CBS 2's Jackie Kostek visited Elk Grove Village to meet the local who is currently ranked number one in the world.

Raymond Davidson's love for the game of pinball started well before he was tall enough to reach the flippers.

"I started in my grandparents' basement. My grandpa had a game called Pioneer. It was a 1976 electromechanical game and my dad showed me whenever I went over to visit grandpa - you know, this is pinball! This is what I played in high school. This is how you play it," Davidson said, "and I just like fell in love with it. And other grandkids would be playing in the swimming pool and I'd be in the basement playing pinball trying to beat my dad's high score."

Now 29, you'd be hard pressed to find a high score not recorded by Davidson.

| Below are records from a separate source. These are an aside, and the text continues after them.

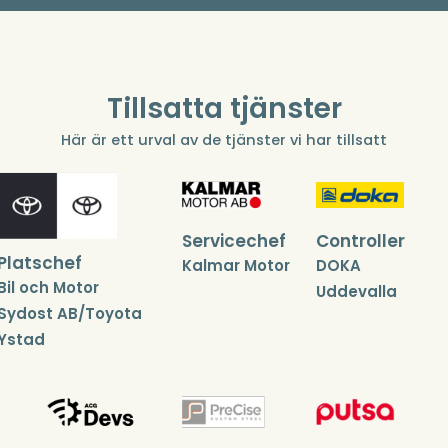
Tillsatta tjänster
Här är ett urval av de tjänster vi har tillsatt
Servicechef
Controller
Platschef
Kalmar Motor
DOKA
Bil och Motor
Uddevalla
Sydost AB/Toyota
Ystad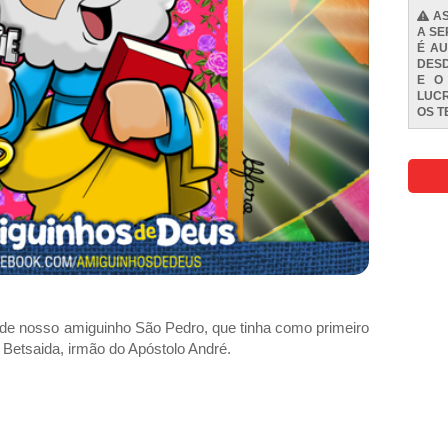
AS
A SE
É AU
DESD
E O
LUCR
OS
T
 de nosso amiguinho São Pedro, que tinha como primeiro
 Betsaida, irmão do Apóstolo André.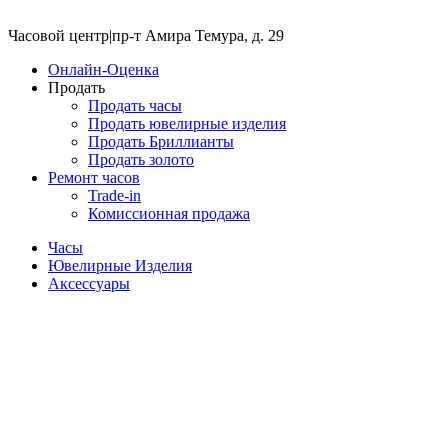
Часовой центр
|
пр-т Амира Темура, д. 29
Онлайн-Оценка
Продать
Продать часы
Продать ювелирные изделия
Продать Бриллианты
Продать золото
Ремонт часов
Trade-in
Комиссионная продажа
Часы
Ювелирные Изделия
Аксессуары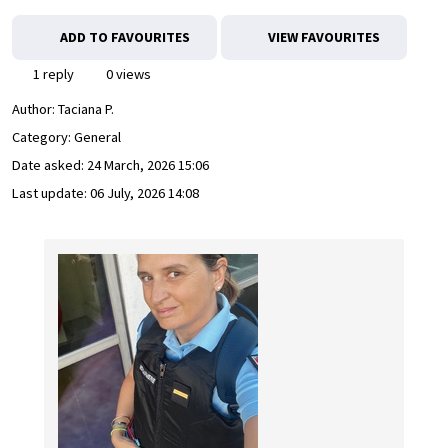
ADD TO FAVOURITES
VIEW FAVOURITES
1 reply
0 views
Author:
Taciana P.
Category: General
Date asked:
24 March, 2026 15:06
Last update:
06 July, 2026 14:08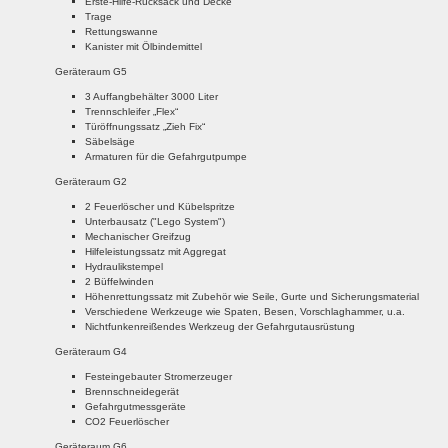
Erste-Hilfe-Rucksack und Decke
Trage
Rettungswanne
Kanister mit Ölbindemittel
Geräteraum G5
3 Auffangbehälter 3000 Liter
Trennschleifer „Flex“
Türöffnungssatz „Zieh Fix“
Säbelsäge
Armaturen für die Gefahrgutpumpe
Geräteraum G2
2 Feuerlöscher und Kübelspritze
Unterbausatz ("Lego System")
Mechanischer Greifzug
Hilfeleistungssatz mit Aggregat
Hydraulikstempel
2 Büffelwinden
Höhenrettungssatz mit Zubehör wie Seile, Gurte und Sicherungsmaterial
Verschiedene Werkzeuge wie Spaten, Besen, Vorschlaghammer, u.a.
Nichtfunkenreißendes Werkzeug der Gefahrgutausrüstung
Geräteraum G4
Festeingebauter Stromerzeuger
Brennschneidegerät
Gefahrgutmessgeräte
CO2 Feuerlöscher
Geräteraum G6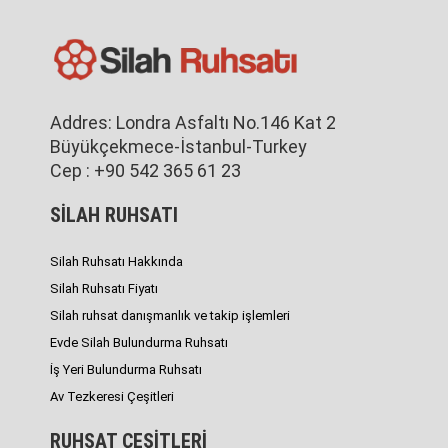
Addres: Londra Asfaltı No.146 Kat 2
Büyükçekmece-İstanbul-Turkey
Cep : +90 542 365 61 23
SİLAH RUHSATI
Silah Ruhsatı Hakkında
Silah Ruhsatı Fiyatı
Silah ruhsat danışmanlık ve takip işlemleri
Evde Silah Bulundurma Ruhsatı
İş Yeri Bulundurma Ruhsatı
Av Tezkeresi Çeşitleri
RUHSAT ÇEŞİTLERİ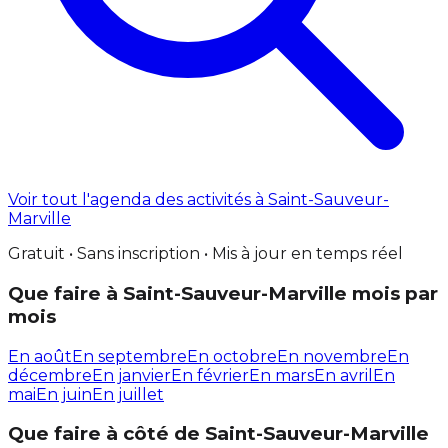
Voir tout l'agenda des activités à Saint-Sauveur-
Marville
Gratuit • Sans inscription • Mis à jour en temps réel
Que faire à Saint-Sauveur-Marville mois par
mois
En août
En septembre
En octobre
En novembre
En
décembre
En janvier
En février
En mars
En avril
En
mai
En juin
En juillet
Que faire à côté de Saint-Sauveur-Marville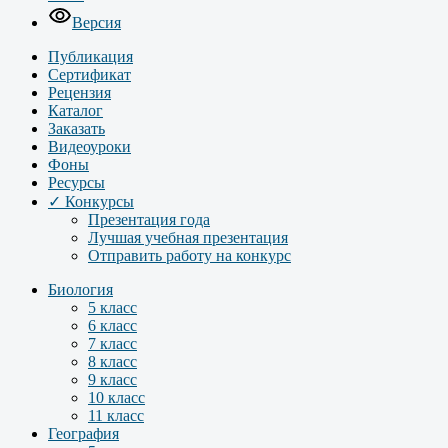
Версия
Публикация
Сертификат
Рецензия
Каталог
Заказать
Видеоуроки
Фоны
Ресурсы
✓ Конкурсы
Презентация года
Лучшая учебная презентация
Отправить работу на конкурс
Биология
5 класс
6 класс
7 класс
8 класс
9 класс
10 класс
11 класс
География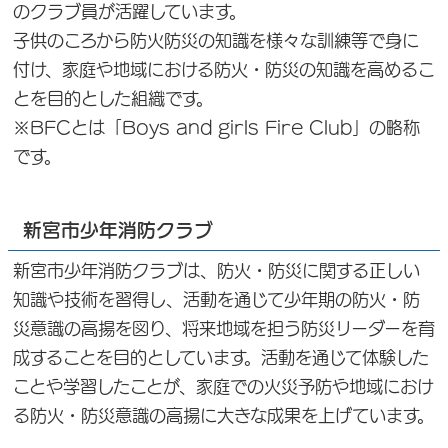
のクラブ員が活躍しています。
子供のころから防火防災の知識を様々な訓練等で身に
付け、家庭や地域における防火・防災の知識を高めるこ
とを目的とした組織です。
※BFCとは「Boys and girls Fire Club」の略称
です。
新宮市少年消防クラブ
新宮市少年消防クラブは、防火・防災に関する正しい
知識や技術を習得し、活動を通じて少年期の防火・防
災意識の高揚を図り、将来地域を担う防災リーダーを育
成することを目的としています。活動を通じて体験した
ことや学習したことが、家庭での火災予防や地域におけ
る防火・防災意識の高揚に大きな成果を上げています。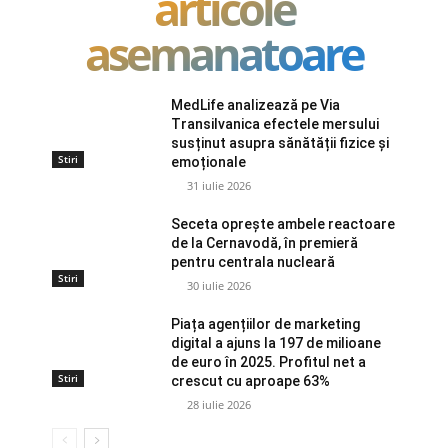
articole
asemanatoare
MedLife analizează pe Via
Transilvanica efectele mersului
susținut asupra sănătății fizice și
Stiri
emoționale
31 iulie 2026
Seceta oprește ambele reactoare
de la Cernavodă, în premieră
pentru centrala nucleară
Stiri
30 iulie 2026
Piața agențiilor de marketing
digital a ajuns la 197 de milioane
de euro în 2025. Profitul net a
Stiri
crescut cu aproape 63%
28 iulie 2026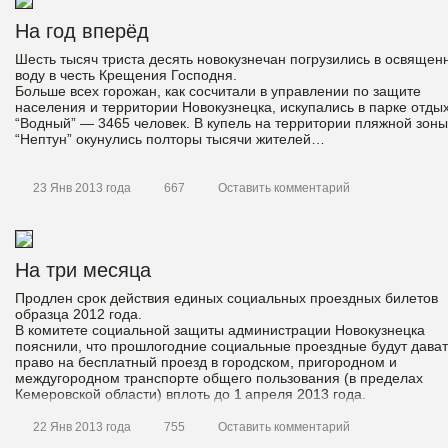
На год вперёд
Шесть тысяч триста десять новокузнечан погрузились в освящен
воду в честь Крещения Господня.
Больше всех горожан, как сосчитали в управлении по защите
населения и территории Новокузнецка, искупались в парке отды
“Водный” — 3465 человек. В купель на территории пляжной зоны
“Нептун” окунулись полторы тысячи жителей…
23 Янв 2013 года
667
Оставить комментарий
На три месяца
Продлен срок действия единых социальных проездных билетов
образца 2012 года.
В комитете социальной защиты администрации Новокузнецка
пояснили, что прошлогодние социальные проездные будут дават
право на бесплатный проезд в городском, пригородном и
междугородном транспорте общего пользования (в пределах
Кемеровской области) вплоть до 1 апреля 2013 года.
22 Янв 2013 года
755
Оставить комментарий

"A couple years ago, I won the world championships and that gave me so many points that it actually put me to number one," he said.

Ranked number one by the International Flipper Pinball Association, Davidson has won the world championship twice, competed in Europe and the U.S., and will look to defend his place atop the rankings this week at the World Pinball Championship.

Davidson says preparation for Worlds isn't so much physical but mental.

"If you're switching between modern games and classics games you kind of need to set your brain in the right space where it's like, OK, now I'm playing older games, so now I've got to be able to save balls in these kinds of ways - or I'm playing a modern game with more than one ball in play with lots of jackpots," he said.

Every game has a different set of rules, and Davidson says he doesn't always know the games he'll be playing ahead of time.

"At first, it's very nerve-wracking because you don't want the ball to immediately get drained - which is referred to as a house ball – and you're just kind of paranoid that like, it's going to go immediately and you're not going to get a chance to do anything," he said. "But then once you start hitting a couple of shots and getting some ball time, then you can start flowing and as you're playing. You get the timing dialed in so where before you might be missing a ramp, now every time you can just hit it and you can just keep going and going. You feel pretty unstoppable."

Watching Davidson in action is a lesson in the levels of pinball - the complexities of the game you'd never see without the skill to get there.

Davidson said the most he has ever won competing in pinball was $7,600 for finishing second at Pinburgh - the big tournament in Pittsburgh - and a new pinball machine which he won in Denmark.

And you could say pinball is Davidson's life. He also writes software for a company called Stern Pinball.